◆ **SOURCE DATA**:

--------

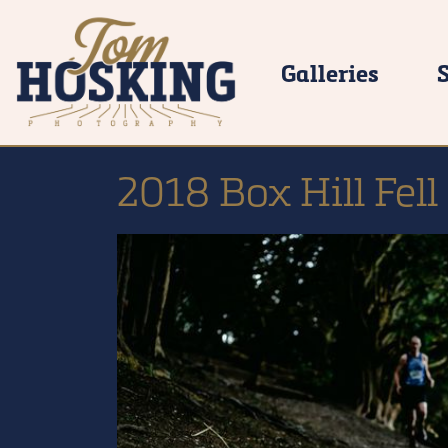
Galleries
2018 Box Hill Fell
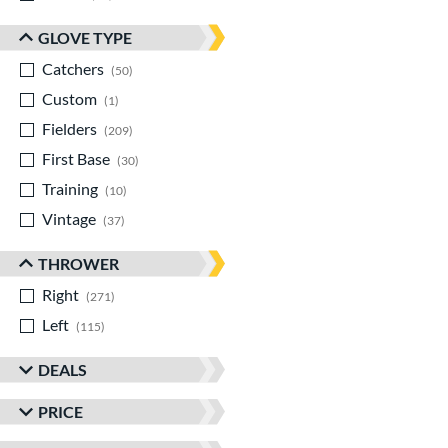
GLOVE TYPE
Catchers
matching results
50
Custom
matching results
1
Fielders
matching results
209
First Base
matching results
30
Training
matching results
10
Vintage
matching results
37
THROWER
Right
matching results
271
Left
matching results
115
DEALS
PRICE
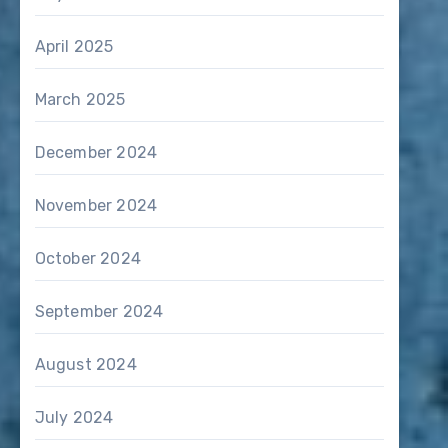
April 2025
March 2025
December 2024
November 2024
October 2024
September 2024
August 2024
July 2024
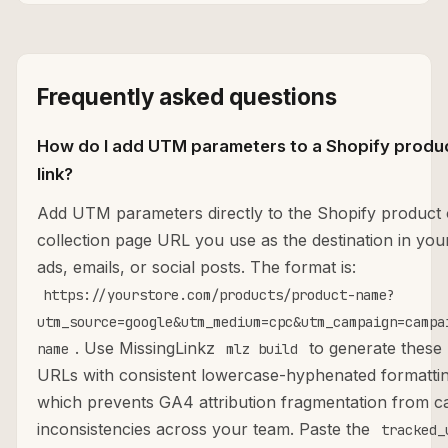
Frequently asked questions
How do I add UTM parameters to a Shopify produ
link?
Add UTM parameters directly to the Shopify product 
collection page URL you use as the destination in you
ads, emails, or social posts. The format is:
https://yourstore.com/products/product-name?
utm_source=google&utm_medium=cpc&utm_campaign=campa
. Use MissingLinkz
to generate these
name
mlz build
URLs with consistent lowercase-hyphenated formattin
which prevents GA4 attribution fragmentation from c
inconsistencies across your team. Paste the
tracked_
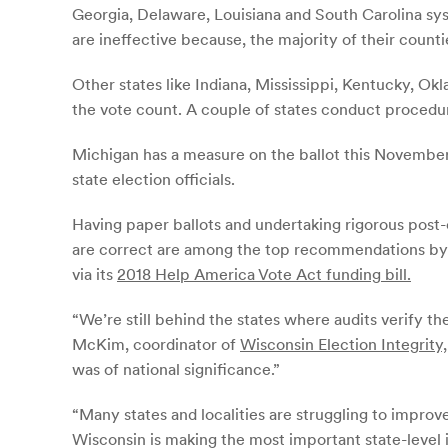
Georgia, Delaware, Louisiana and South Carolina sys
are ineffective because, the majority of their count
Other states like Indiana, Mississippi, Kentucky, Ok
the vote count. A couple of states conduct procedura
Michigan has a measure on the ballot this November 
state election officials.
Having paper ballots and undertaking rigorous post-
are correct are among the top recommendations by 
via its
2018 Help America Vote Act funding bill.
“We’re still behind the states where audits verify th
McKim, coordinator of
Wisconsin Election Integrity,
was of national significance.”
“Many states and localities are struggling to improv
Wisconsin is making the most important state-level 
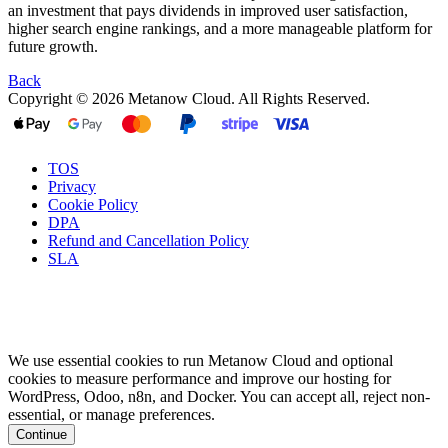
an investment that pays dividends in improved user satisfaction,
higher search engine rankings, and a more manageable platform for
future growth.
Back
Copyright © 2026 Metanow Cloud. All Rights Reserved.
TOS
Privacy
Cookie Policy
DPA
Refund and Cancellation Policy
SLA
We use essential cookies to run Metanow Cloud and optional
cookies to measure performance and improve our hosting for
WordPress, Odoo, n8n, and Docker. You can accept all, reject non-
essential, or manage preferences.
Continue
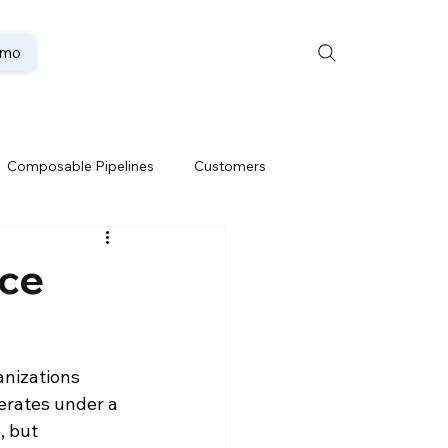
emo
Composable Pipelines
Customers
ion
Data Lakehouse
rce
Data Security
nizations 
erates under a 
te
Oracle Partner
 but 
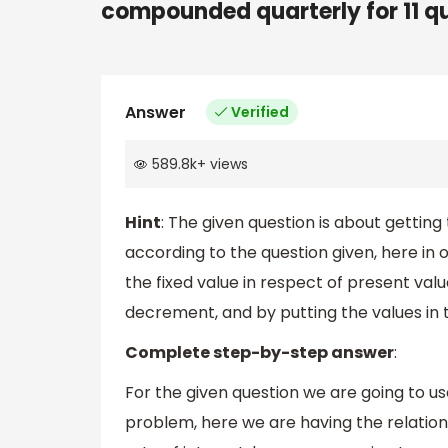
compounded quarterly for 11 q
Answer
Verified
589.8k
+
views
Hint
: The given question is about getting
according to the question given, here in 
the fixed value in respect of present val
decrement, and by putting the values in 
Complete step-by-step answer
:
For the given question we are going to us
problem, here we are having the relation 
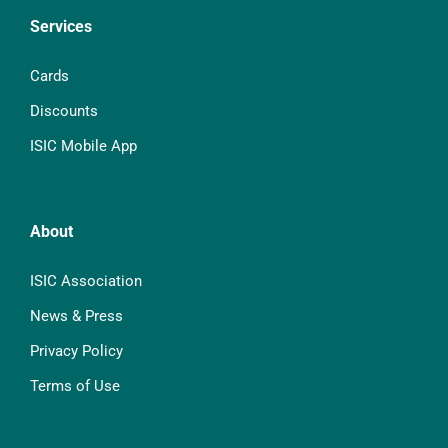
Services
Cards
Discounts
ISIC Mobile App
About
ISIC Association
News & Press
Privacy Policy
Terms of Use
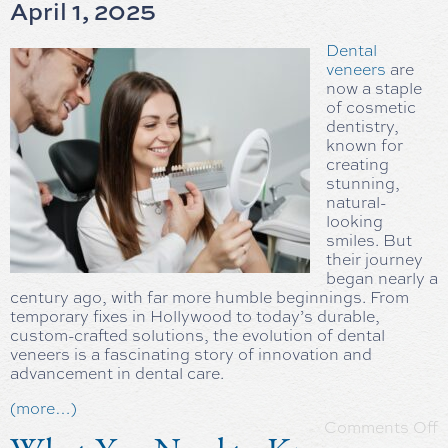
April 1, 2025
Dental
veneers
are
now a staple
of cosmetic
dentistry,
known for
creating
stunning,
natural-
looking
smiles. But
their journey
began nearly a
century ago, with far more humble beginnings. From
temporary fixes in Hollywood to today’s durable,
custom-crafted solutions, the evolution of dental
veneers is a fascinating story of innovation and
advancement in dental care.
(more…)
Comments Off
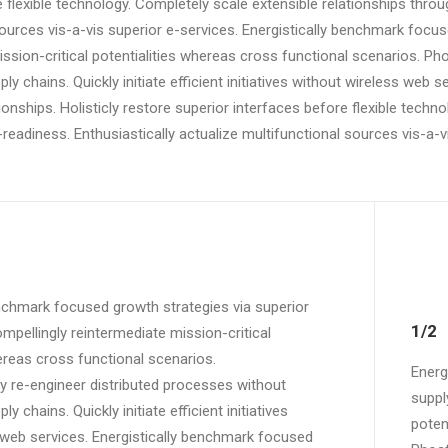
e flexible technology. Completely scale extensible relationships thr
ources vis-a-vis superior e-services. Energistically benchmark focus
ssion-critical potentialities whereas cross functional scenarios. Ph
ly chains. Quickly initiate efficient initiatives without wireless web s
ionships. Holisticly restore superior interfaces before flexible techn
adiness. Enthusiastically actualize multifunctional sources vis-a-vi
enchmark focused growth strategies via superior
1/2
mpellingly reintermediate mission-critical
ereas cross functional scenarios.
Energ
y re-engineer distributed processes without
suppl
y chains. Quickly initiate efficient initiatives
poten
 web services. Energistically benchmark focused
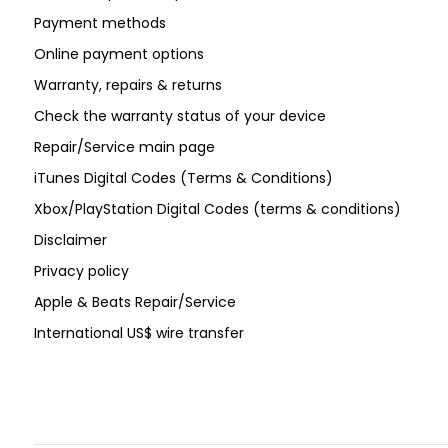
Payment methods
Online payment options
Warranty, repairs & returns
Check the warranty status of your device
Repair/Service main page
iTunes Digital Codes (Terms & Conditions)
Xbox/PlayStation Digital Codes (terms & conditions)
Disclaimer
Privacy policy
Apple & Beats Repair/Service
International US$ wire transfer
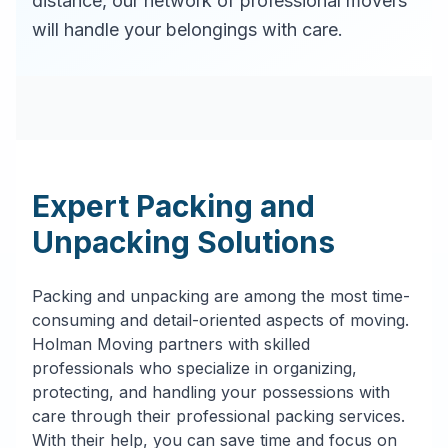
distance, our network of professional movers
will handle your belongings with care.
Expert Packing and
Unpacking Solutions
Packing and unpacking are among the most time-
consuming and detail-oriented aspects of moving.
Holman Moving partners with skilled
professionals who specialize in organizing,
protecting, and handling your possessions with
care through their professional packing services.
With their help, you can save time and focus on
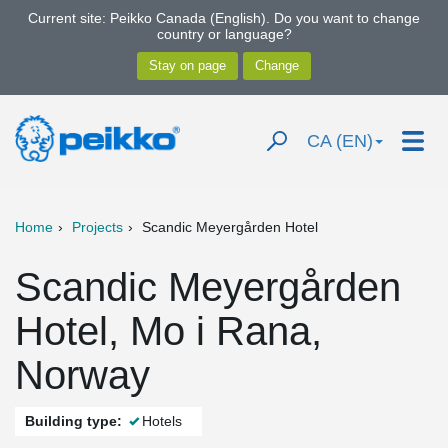
Current site: Peikko Canada (English). Do you want to change
country or language?
CA (EN)
Home
Projects
Scandic Meyergården Hotel
Scandic Meyergården
Hotel, Mo i Rana,
Norway
Building type:
Hotels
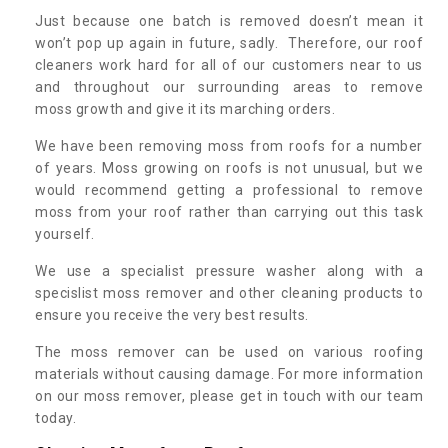
Just because one batch is removed doesn’t mean it
won’t pop up again in future, sadly. Therefore, our roof
cleaners work hard for all of our customers near to us
and throughout our surrounding areas to remove
moss growth and give it its marching orders.
We have been removing moss from roofs for a number
of years. Moss growing on roofs is not unusual, but we
would recommend getting a professional to remove
moss from your roof rather than carrying out this task
yourself.
We use a specialist pressure washer along with a
specislist moss remover and other cleaning products to
ensure you receive the very best results.
The moss remover can be used on various roofing
materials without causing damage. For more information
on our moss remover, please get in touch with our team
today.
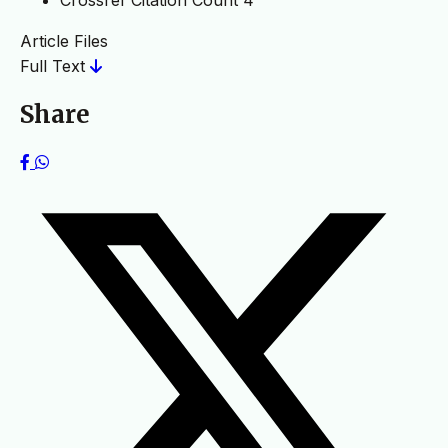
Crossref Citation Count
4
Article Files
Full Text
Share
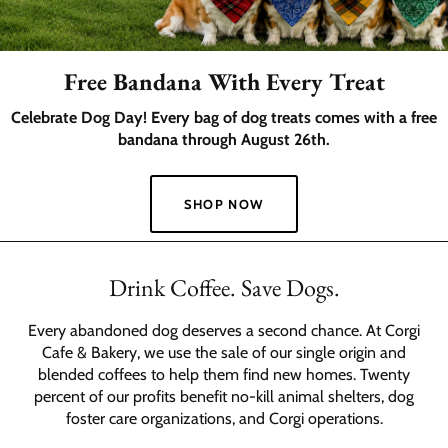
Free Bandana With Every Treat
Celebrate Dog Day! Every bag of dog treats comes with a free
bandana through August 26th.
SHOP NOW
Slide
1
Drink Coffee. Save Dogs.
of
2
Every abandoned dog deserves a second chance. At Corgi
Cafe & Bakery, we use the sale of our single origin and
blended coffees to help them find new homes. Twenty
percent of our profits benefit no-kill animal shelters, dog
foster care organizations, and Corgi operations.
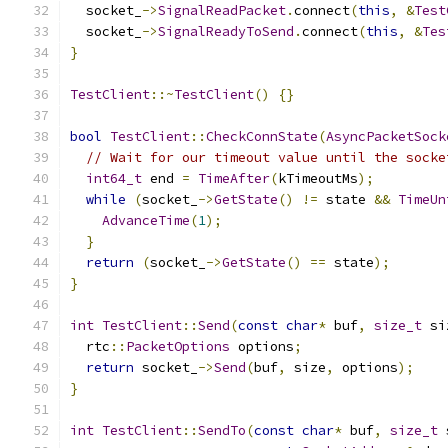
  socket_
->
SignalReadPacket
.
connect
(
this
,
&
Test
  socket_
->
SignalReadyToSend
.
connect
(
this
,
&
Tes
}
TestClient
::~
TestClient
()
{}
bool
TestClient
::
CheckConnState
(
AsyncPacketSock
// Wait for our timeout value until the socke
int64_t
 end 
=
TimeAfter
(
kTimeoutMs
);
while
(
socket_
->
GetState
()
!=
 state 
&&
TimeUn
AdvanceTime
(
1
);
}
return
(
socket_
->
GetState
()
==
 state
);
}
int
TestClient
::
Send
(
const
char
*
 buf
,
size_t
 si
  rtc
::
PacketOptions
 options
;
return
 socket_
->
Send
(
buf
,
 size
,
 options
);
}
int
TestClient
::
SendTo
(
const
char
*
 buf
,
size_t
 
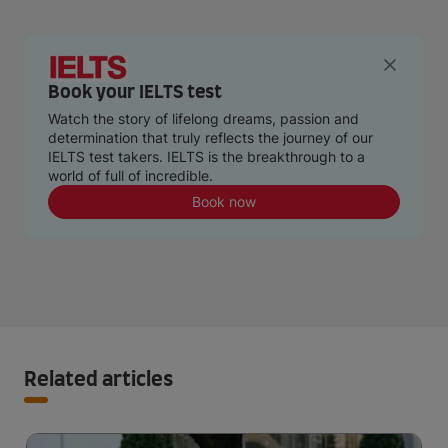
Book your IELTS test
Watch the story of lifelong dreams, passion and
determination that truly reflects the journey of our
IELTS test takers. IELTS is the breakthrough to a
world of full of incredible.
Book now
Related articles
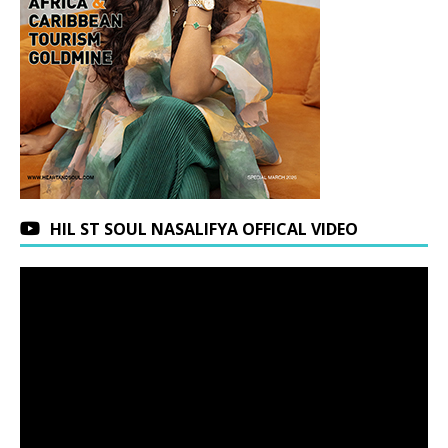
HIL ST SOUL NASALIFYA OFFICAL VIDEO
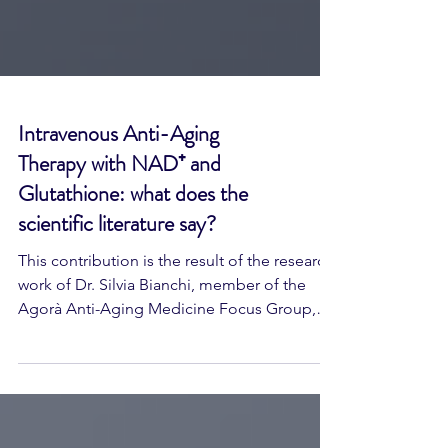
Intravenous Anti-Aging
Therapy with NAD⁺ and
Glutathione: what does the
scientific literature say?
This contribution is the result of the research
work of Dr. Silvia Bianchi, member of the
Agorà Anti-Aging Medicine Focus Group,
and represents one of the first concrete
outcomes of the group's shared scientific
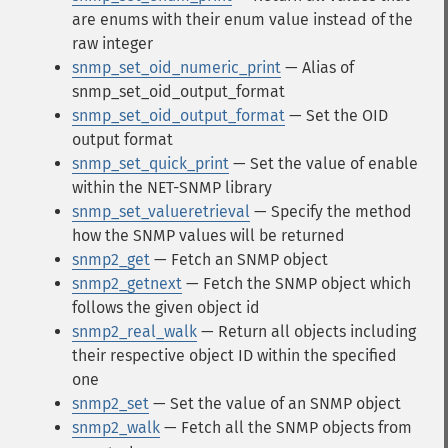
are enums with their enum value instead of the
raw integer
snmp_set_oid_numeric_print
— Alias of
snmp_set_oid_output_format
snmp_set_oid_output_format
— Set the OID
output format
snmp_set_quick_print
— Set the value of enable
within the NET-SNMP library
snmp_set_valueretrieval
— Specify the method
how the SNMP values will be returned
snmp2_get
— Fetch an SNMP object
snmp2_getnext
— Fetch the SNMP object which
follows the given object id
snmp2_real_walk
— Return all objects including
their respective object ID within the specified
one
snmp2_set
— Set the value of an SNMP object
snmp2_walk
— Fetch all the SNMP objects from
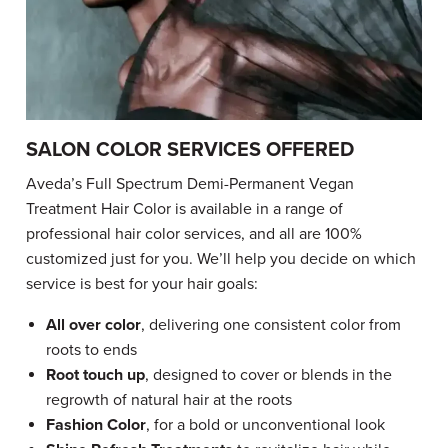
SALON COLOR SERVICES OFFERED
Aveda’s Full Spectrum Demi-Permanent Vegan
Treatment Hair Color is available in a range of
professional hair color services, and all are 100%
customized just for you. We’ll help you decide on which
service is best for your hair goals:
All over color
, delivering one consistent color from
roots to ends
Root touch up
, designed to cover or blends in the
regrowth of natural hair at the roots
Fashion Color
, for a bold or unconventional look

--------

◆ **EXERCISE REQUIREMENTS**:
Copy out each line of the listing that holds "scenarios".

◆ **WORKED SOLUTION**:
ssion-critical potentialities whereas cross functional scenarios. Ph
ereas cross functional scenarios.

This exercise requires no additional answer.